**TASK ITEM:**
Here are some records; return them all exactly.
==========
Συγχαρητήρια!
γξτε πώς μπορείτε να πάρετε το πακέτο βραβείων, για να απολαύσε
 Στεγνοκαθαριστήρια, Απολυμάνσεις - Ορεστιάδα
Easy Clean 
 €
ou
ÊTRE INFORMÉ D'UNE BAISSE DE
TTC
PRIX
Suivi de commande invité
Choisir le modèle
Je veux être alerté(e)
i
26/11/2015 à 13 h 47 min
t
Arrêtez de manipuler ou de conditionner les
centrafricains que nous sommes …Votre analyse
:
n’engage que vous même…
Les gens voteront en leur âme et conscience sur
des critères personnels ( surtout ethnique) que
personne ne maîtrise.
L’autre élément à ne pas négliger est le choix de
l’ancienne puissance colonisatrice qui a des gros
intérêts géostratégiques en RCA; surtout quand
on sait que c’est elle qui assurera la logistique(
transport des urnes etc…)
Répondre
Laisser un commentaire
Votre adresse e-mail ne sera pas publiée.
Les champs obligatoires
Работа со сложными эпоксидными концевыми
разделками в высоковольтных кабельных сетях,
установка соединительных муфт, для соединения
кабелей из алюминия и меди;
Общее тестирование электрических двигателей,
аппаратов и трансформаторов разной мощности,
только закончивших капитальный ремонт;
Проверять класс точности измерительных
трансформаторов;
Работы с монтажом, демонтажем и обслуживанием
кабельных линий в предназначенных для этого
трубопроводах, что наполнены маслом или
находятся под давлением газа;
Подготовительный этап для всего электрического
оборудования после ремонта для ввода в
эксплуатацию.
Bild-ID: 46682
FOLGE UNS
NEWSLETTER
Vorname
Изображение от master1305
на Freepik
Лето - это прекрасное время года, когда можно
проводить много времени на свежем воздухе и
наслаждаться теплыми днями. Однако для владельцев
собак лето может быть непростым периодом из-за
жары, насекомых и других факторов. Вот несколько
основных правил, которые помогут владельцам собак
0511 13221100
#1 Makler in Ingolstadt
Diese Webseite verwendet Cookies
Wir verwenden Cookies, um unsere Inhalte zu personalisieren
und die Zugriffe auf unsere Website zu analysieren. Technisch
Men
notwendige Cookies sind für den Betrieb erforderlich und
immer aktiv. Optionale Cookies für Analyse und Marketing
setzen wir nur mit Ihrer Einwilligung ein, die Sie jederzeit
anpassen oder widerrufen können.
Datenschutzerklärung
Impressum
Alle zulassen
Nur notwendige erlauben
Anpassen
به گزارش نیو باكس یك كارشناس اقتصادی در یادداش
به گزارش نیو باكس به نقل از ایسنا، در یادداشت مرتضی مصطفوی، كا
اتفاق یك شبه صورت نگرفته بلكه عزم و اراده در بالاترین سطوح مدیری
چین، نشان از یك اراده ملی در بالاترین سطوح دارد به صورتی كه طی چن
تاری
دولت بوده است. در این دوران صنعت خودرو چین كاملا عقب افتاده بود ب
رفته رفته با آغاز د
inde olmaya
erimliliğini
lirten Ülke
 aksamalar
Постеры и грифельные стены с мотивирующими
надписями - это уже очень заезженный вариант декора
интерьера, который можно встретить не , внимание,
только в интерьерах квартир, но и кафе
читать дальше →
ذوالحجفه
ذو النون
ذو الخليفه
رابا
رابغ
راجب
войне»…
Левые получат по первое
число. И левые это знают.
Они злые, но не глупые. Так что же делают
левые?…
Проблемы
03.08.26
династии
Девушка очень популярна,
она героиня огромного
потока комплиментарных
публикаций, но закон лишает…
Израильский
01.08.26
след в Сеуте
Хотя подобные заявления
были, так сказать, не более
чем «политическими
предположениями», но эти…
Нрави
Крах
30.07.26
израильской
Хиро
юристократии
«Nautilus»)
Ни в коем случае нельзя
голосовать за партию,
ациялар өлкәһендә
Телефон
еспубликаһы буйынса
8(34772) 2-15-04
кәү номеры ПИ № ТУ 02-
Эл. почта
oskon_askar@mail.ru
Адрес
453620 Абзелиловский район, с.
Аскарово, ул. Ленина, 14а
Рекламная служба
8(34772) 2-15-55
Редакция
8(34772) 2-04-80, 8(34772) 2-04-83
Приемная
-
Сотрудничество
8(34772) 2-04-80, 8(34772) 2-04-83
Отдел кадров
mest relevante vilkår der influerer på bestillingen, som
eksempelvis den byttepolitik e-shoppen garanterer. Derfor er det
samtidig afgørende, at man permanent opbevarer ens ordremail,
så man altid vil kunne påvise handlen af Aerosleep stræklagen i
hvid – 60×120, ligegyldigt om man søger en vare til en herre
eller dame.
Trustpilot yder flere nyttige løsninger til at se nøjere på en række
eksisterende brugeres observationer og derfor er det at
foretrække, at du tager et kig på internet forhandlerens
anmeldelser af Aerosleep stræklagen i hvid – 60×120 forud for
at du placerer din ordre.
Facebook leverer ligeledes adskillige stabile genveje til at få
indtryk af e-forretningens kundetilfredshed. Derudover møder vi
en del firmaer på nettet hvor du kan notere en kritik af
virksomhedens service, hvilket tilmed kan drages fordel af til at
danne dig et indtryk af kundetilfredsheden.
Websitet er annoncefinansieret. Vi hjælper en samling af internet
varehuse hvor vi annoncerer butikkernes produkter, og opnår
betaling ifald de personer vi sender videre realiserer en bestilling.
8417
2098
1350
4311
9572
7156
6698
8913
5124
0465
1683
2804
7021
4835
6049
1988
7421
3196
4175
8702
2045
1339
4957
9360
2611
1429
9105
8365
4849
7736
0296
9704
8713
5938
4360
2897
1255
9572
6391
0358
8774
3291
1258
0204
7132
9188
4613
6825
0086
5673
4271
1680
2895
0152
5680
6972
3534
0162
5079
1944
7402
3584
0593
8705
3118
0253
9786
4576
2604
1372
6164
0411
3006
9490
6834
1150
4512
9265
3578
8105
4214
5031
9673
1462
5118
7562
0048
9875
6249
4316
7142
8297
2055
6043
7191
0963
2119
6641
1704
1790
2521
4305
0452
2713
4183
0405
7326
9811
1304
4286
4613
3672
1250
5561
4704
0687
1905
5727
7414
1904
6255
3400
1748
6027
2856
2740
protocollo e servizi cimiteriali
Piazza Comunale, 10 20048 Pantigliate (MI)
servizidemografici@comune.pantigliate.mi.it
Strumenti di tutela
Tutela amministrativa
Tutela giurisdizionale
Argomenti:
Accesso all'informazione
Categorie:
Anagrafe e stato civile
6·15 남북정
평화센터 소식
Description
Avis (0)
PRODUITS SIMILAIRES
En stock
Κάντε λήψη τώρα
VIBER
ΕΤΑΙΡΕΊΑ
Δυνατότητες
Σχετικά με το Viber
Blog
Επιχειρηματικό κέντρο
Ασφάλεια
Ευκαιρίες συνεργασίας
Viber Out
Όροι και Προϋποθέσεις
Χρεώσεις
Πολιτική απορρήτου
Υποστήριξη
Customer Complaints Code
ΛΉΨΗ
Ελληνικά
==========
**EXERCISE ANSWER:**
Συγχαρητήρια!
γξτε πώς μπορείτε να πάρετε το πακέτο βραβείων, για να απολαύσε
 Στεγνοκαθαριστήρια, Απολυμάνσεις - Ορεστιάδα
Easy Clean 
 €
ou
ÊTRE INFORMÉ D'UNE BAISSE DE
TTC
PRIX
Suivi de commande invité
Choisir le modèle
Je veux être alerté(e)
i
26/11/2015 à 13 h 47 min
t
Arrêtez de manipuler ou de conditionner les
centrafricains que nous sommes …Votre analyse
:
n’engage que vous même…
Les gens voteront en leur âme et conscience sur
des critères personnels ( surtout ethnique) que
personne ne maîtrise.
L’autre élément à ne pas négliger est le choix de
l’ancienne puissance colonisatrice qui a des gros
intérêts géostratégiques en RCA; surtout quand
on sait que c’est elle qui assurera la logistique(
transport des urnes etc…)
Répondre
Laisser un commentaire
Votre adresse e-mail ne sera pas publiée.
Les champs obligatoires
Работа со сложными эпоксидными концевыми
разделками в высоковольтных кабельных сетях,
установка соединительных муфт, для соединения
кабелей из алюминия и меди;
Общее тестирование электрических двигателей,
аппаратов и трансформаторов разной мощности,
только закончивших капитальный ремонт;
Проверять класс точности измерительных
трансформаторов;
Работы с монтажом, демонтажем и обслуживанием
кабельных линий в предназначенных для этого
трубопроводах, что наполнены маслом или
находятся под давлением газа;
Подготовительный этап для всего электрического
оборудования после ремонта для ввода в
эксплуатацию.
Bild-ID: 46682
FOLGE UNS
NEWSLETTER
Vorname
Изображение от master1305
на Freepik
Лето - это прекрасное время года, когда можно
проводить много времени на свежем воздухе и
наслаждаться теплыми днями. Однако для владельцев
собак лето может быть непростым периодом из-за
жары, насекомых и других факторов. Вот несколько
основных правил, которые помогут владельцам собак
0511 13221100
#1 Makler in Ingolstadt
Diese Webseite verwendet Cookies
Wir verwenden Cookies, um unsere Inhalte zu personalisieren
und die Zugriffe auf unsere Website zu analysieren. Technisch
Men
notwendige Cookies sind für den Betrieb erforderlich und
immer aktiv. Optionale Cookies für Analyse und Marketing
setzen wir nur mit Ihrer Einwilligung ein, die Sie jederzeit
anpassen oder widerrufen können.
Datenschutzerklärung
Impressum
Alle zulassen
Nur notwendige erlauben
Anpassen
به گزارش نیو باكس یك كارشناس اقتصادی در یادداش
به گزارش نیو باكس به نقل از ایسنا، در یادداشت مرتضی مصطفوی، كا
اتفاق یك شبه صورت نگرفته بلكه عزم و اراده در بالاترین سطوح مدیری
چین، نشان از یك اراده ملی در بالاترین سطوح دارد به صورتی كه طی چن
تاری
دولت بوده است. در این دوران صنعت خودرو چین كاملا عقب افتاده بود ب
رفته رفته با آغاز د
inde olmaya
erimliliğini
lirten Ülke
 aksamalar
Постеры и грифельные стены с мотивирующими
надписями - это уже очень заезженный вариант декора
интерьера, который можно встретить не , внимание,
только в интерьерах квартир, но и кафе
читать дальше →
ذوالحجفه
ذو النون
ذو الخليفه
رابا
رابغ
راجب
войне»…
Левые получат по первое
число. И левые это знают.
Они злые, но не глупые. Так что же делают
левые?…
Проблемы
03.08.26
династии
Девушка очень популярна,
она героиня огромного
потока комплиментарных
публикаций, но закон лишает…
Израильский
01.08.26
след в Сеуте
Хотя подобные заявления
были, так сказать, не более
чем «политическими
предположениями», но эти…
Нрави
Крах
30.07.26
израильской
Хиро
юристократии
«Nautilus»)
Ни в коем случае нельзя
голосовать за партию,
ациялар өлкәһендә
Телефон
еспубликаһы буйынса
8(34772) 2-15-04
кәү номеры ПИ № ТУ 02-
Эл. почта
oskon_askar@mail.ru
Адрес
453620 Абзелиловский район, с.
Аскарово, ул. Ленина, 14а
Рекламная служба
8(34772) 2-15-55
Редакция
8(34772) 2-04-80, 8(34772) 2-04-83
Приемная
-
Сотрудничество
8(34772) 2-04-80, 8(34772) 2-04-83
Отдел кадров
mest relevante vilkår der influerer på bestillingen, som
eksempelvis den byttepolitik e-shoppen garanterer. Derfor er det
samtidig afgørende, at man permanent opbevarer ens ordremail,
så man altid vil kunne påvise handlen af Aerosleep stræklagen i
hvid – 60×120, ligegyldigt om man søger en vare til en herre
eller dame.
Trustpilot yder flere nyttige løsninger til at se nøjere på en række
eksisterende brugeres observationer og derfor er det at
foretrække, at du tager et kig på internet forhandlerens
anmeldelser af Aerosleep stræklagen i hvid – 60×120 forud for
at du placerer din ordre.
Facebook leverer ligeledes adskillige stabile genveje til at få
indtryk af e-forretningens kundetilfredshed. Derudover møder vi
en del firmaer på nettet hvor du kan notere en kritik af
virksomhedens service, hvilket tilmed kan drages fordel af til at
danne dig et indtryk af kundetilfredsheden.
Websitet er annoncefinansieret. Vi hjælper en samling af internet
varehuse hvor vi annoncerer butikkernes produkter, og opnår
betaling ifald de personer vi sender videre realiserer en bestilling.
8417
2098
1350
4311
9572
7156
6698
8913
5124
0465
1683
2804
7021
4835
6049
1988
7421
3196
4175
8702
2045
1339
4957
9360
2611
1429
9105
8365
4849
7736
0296
9704
8713
5938
4360
2897
1255
9572
6391
0358
8774
3291
1258
0204
7132
9188
4613
6825
0086
5673
4271
1680
2895
0152
5680
6972
3534
0162
5079
1944
7402
3584
0593
8705
3118
0253
9786
4576
2604
1372
6164
0411
3006
9490
6834
1150
4512
9265
3578
8105
4214
5031
9673
1462
5118
7562
0048
9875
6249
4316
7142
8297
2055
6043
7191
0963
2119
6641
1704
1790
2521
4305
0452
2713
4183
0405
7326
9811
1304
4286
4613
3672
1250
5561
4704
0687
1905
5727
7414
1904
6255
3400
1748
6027
2856
2740
protocollo e servizi cimiteriali
Piazza Comunale, 10 20048 Pantigliate (MI)
servizidemografici@comune.pantigliate.mi.it
Strumenti di tutela
Tutela amministrativa
Tutela giurisdizionale
Argomenti:
Accesso all'informazione
Categorie:
Anagrafe e stato civile
6·15 남북정
평화센터 소식
Description
Avis (0)
PRODUITS SIMILAIRES
En stock
Κάντε λήψη τώρα
VIBER
ΕΤΑΙΡΕΊΑ
Δυνατότητες
Σχετικά με το Viber
Blog
Επιχειρηματικό κέντρο
Ασφάλεια
Ευκαιρίες συνεργασίας
Viber Out
Όροι και Προϋποθέσεις
Χρεώσεις
Πολιτική απορρήτου
Υποστήριξη
Customer Complaints Code
ΛΉΨΗ
Ελληνικά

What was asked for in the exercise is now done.